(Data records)
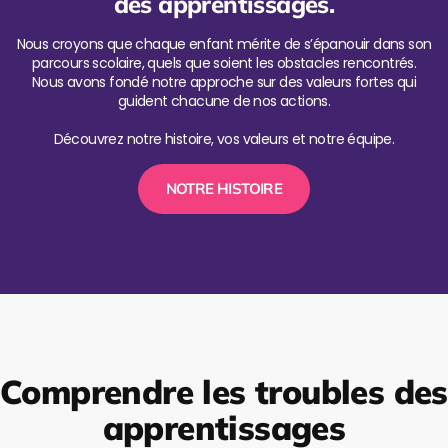
des apprentissages.
Nous croyons que chaque enfant mérite de s’épanouir dans son
parcours scolaire, quels que soient les obstacles rencontrés.
Nous avons fondé notre approche sur des valeurs fortes qui
guident chacune de nos actions.
Découvrez notre histoire, vos valeurs et notre équipe.
NOTRE HISTOIRE
Comprendre les troubles des
apprentissages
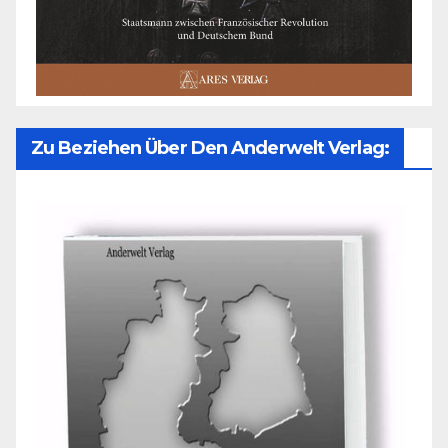
Zu Beziehen Über Den Anderwelt Verlag:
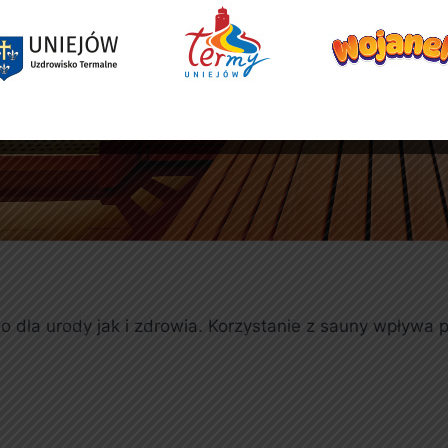
two dla urody jak i zdrowia. Korzystanie z sauny wpływ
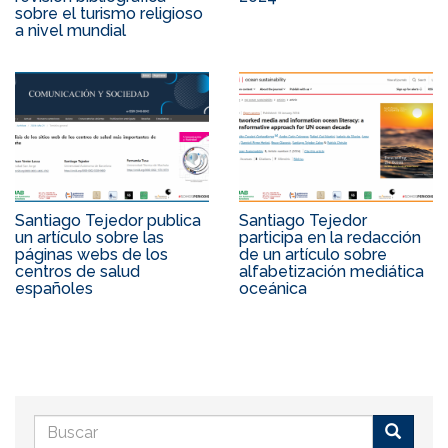
sobre el turismo religioso
a nivel mundial
Santiago Tejedor publica
Santiago Tejedor
un artículo sobre las
participa en la redacción
páginas webs de los
de un artículo sobre
centros de salud
alfabetización mediática
españoles
oceánica
Formulario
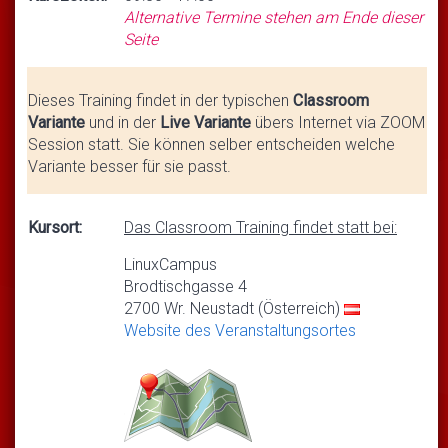
Alternative Termine stehen am Ende dieser
Seite
Dieses Training findet in der typischen
Classroom
Variante
und in der
Live Variante
übers Internet via ZOOM
Session statt. Sie können selber entscheiden welche
Variante besser für sie passt.
Kursort:
Das Classroom Training findet statt bei:
LinuxCampus
Brodtischgasse 4
2700 Wr. Neustadt (Österreich)
Website des Veranstaltungsortes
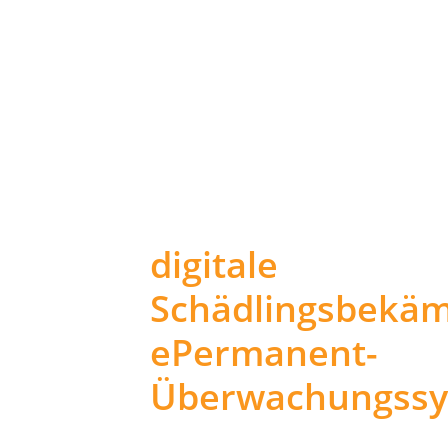
digitale
Schädlingsbekäm
ePermanent-
Überwachungss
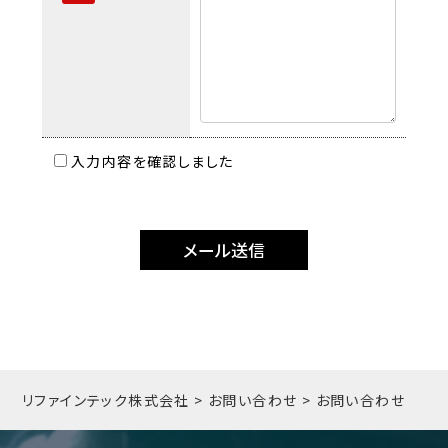
入力内容を確認しました
リファインテック株式会社
>
お問い合わせ
>
お問い合わせ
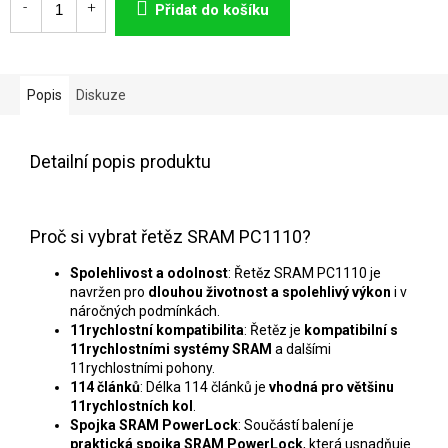
cena:
Přidat do košíku
Popis
Diskuze
Detailní popis produktu
Proč si vybrat řetěz SRAM PC1110?
Spolehlivost a odolnost
: Řetěz SRAM PC1110 je
navržen pro
dlouhou životnost a spolehlivý výkon
i v
náročných podmínkách.
11rychlostní kompatibilita
: Řetěz je
kompatibilní s
11rychlostními systémy SRAM
a dalšími
11rychlostními pohony.
114 článků
: Délka 114 článků je
vhodná pro většinu
11rychlostních kol
.
Spojka SRAM PowerLock
: Součástí balení je
praktická spojka SRAM PowerLock
, která usnadňuje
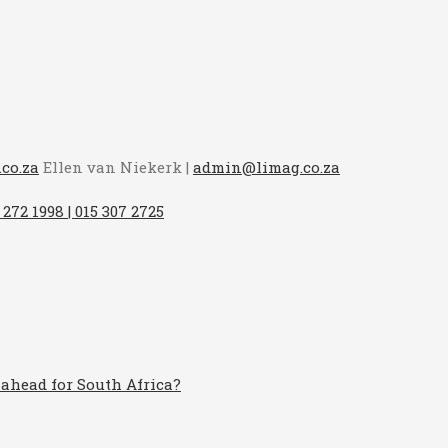
co.za
Ellen van Niekerk |
admin@limag.co.za
 272 1998 | 015 307 2725
 ahead for South Africa?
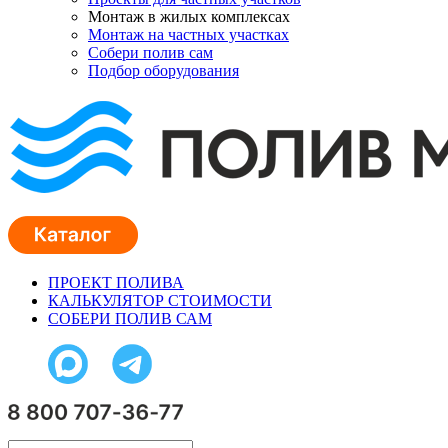
Монтаж в жилых комплексах
Монтаж на частных участках
Собери полив сам
Подбор оборудования
ПРОЕКТ ПОЛИВА
КАЛЬКУЛЯТОР СТОИМОСТИ
СОБЕРИ ПОЛИВ САМ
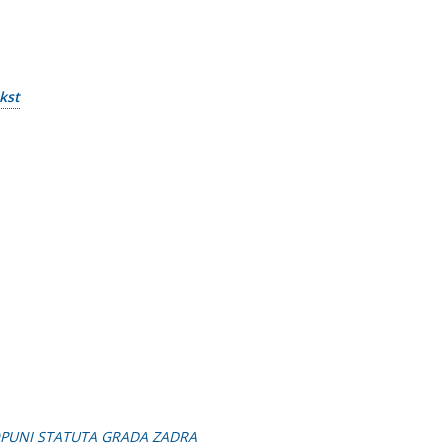
kst
OPUNI STATUTA GRADA ZADRA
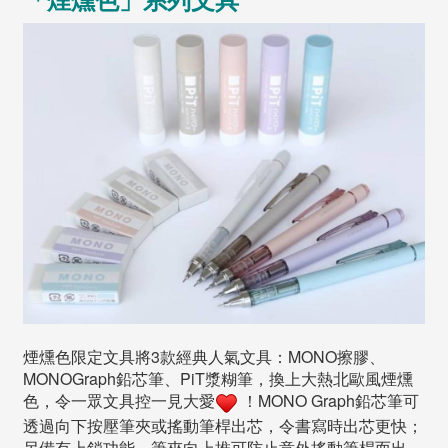
煙燻色限定文具將3款經典人氣文具：MONO擦膠、
MONOGraph鉛芯筆、PiT漿糊筆，換上大熱北歐風煙燻
色，令一眾文具控一見大愛
！MONO Graph鉛芯筆可
透過向下按壓筆夾或搖動筆桿出芯，令書寫時出芯更快；
另備有上鎖功能，筆夾向上推可防止意外搖動筆桿而出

EXERCISE AIM: Tally how many lines of the data include the word "artículo". Write the number and nothing else.

COMPLETED EXERCISE: 2